Sarah Morgan Dawson was born in 1842 into one of the wealthiest and highest-standing families of Louisiana. In 1862, she began writing in her diary as the American Civil War was expanding. An intelligent and quite observant writer, Dawson describes with vivid detail the remarkable events that changed the lives of ordinary people of the war-torn South. An outspoken Confederate who wrote that she was “a rebel, body and soul” and was infuriated by the deaths of close friends and family in the war, Dawson still managed to maintain objectivity in her account of the war. Her diary was not without controversy, though, and she often expressed her negative views of marriage and vowed to never marry. A rare, firsthand account of the war from the losing side, her diary was not published in its entirety until well after her death. Still, it cemented her place as one of the key nineteenth century women writers in the United States.

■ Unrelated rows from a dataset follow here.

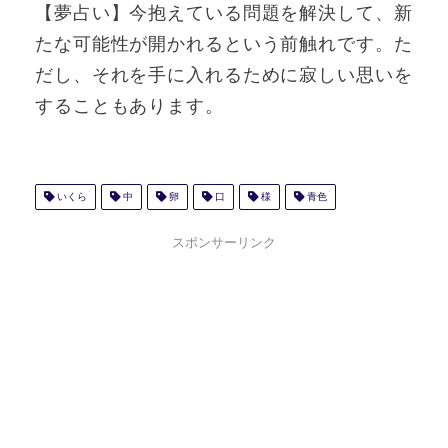
【夢占い】今抱えている問題を解決して、新
たな可能性が開かれるという前触れです。た
だし、それを手に入れるために寂しい思いを
することもあります。
いくら
中
卵
口
様
青色
スポンサーリンク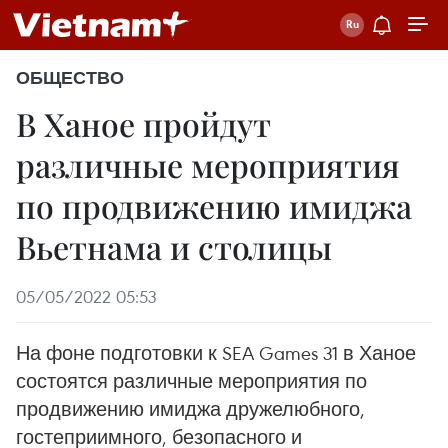
ОБЩЕСТВО
В Ханое пройдут
различные мероприятия
по продвижению имиджа
Вьетнама и столицы
05/05/2022 05:53
На фоне подготовки к SEA Games 31 в Ханое
состоятся различные мероприятия по
продвижению имиджа дружелюбного,
гостеприимного, безопасного и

In 1873 she first met Francis Warrington Dawson, an Englishman who had immigrated to become a Confederate soldier. He encouraged her to write articles for his newspapers, The News, and later The News and Courier, under the pseudonym Mr. Fowler. As Fowler, Dawson lobbied for women’s rights—but not suffrage—and attacked the values of marriage. Despite her disdain for marriage, she wed Francis Dawson in 1874. She had three children with him in Charleston, South Carolina: Ethel, Warrington, and Philip, who died as an infant. When she became a mother, Dawson discontinued her writing career, but after her husband was shot in 1889 she resumed writing and prepared her diary for publication. In 1898, she traveled with her son Warrington to Paris and wrote a few children’s books. She died there in 1909. She is buried in Charleston. Her son Warrington published her diary after amending it; he excluded certain private entries.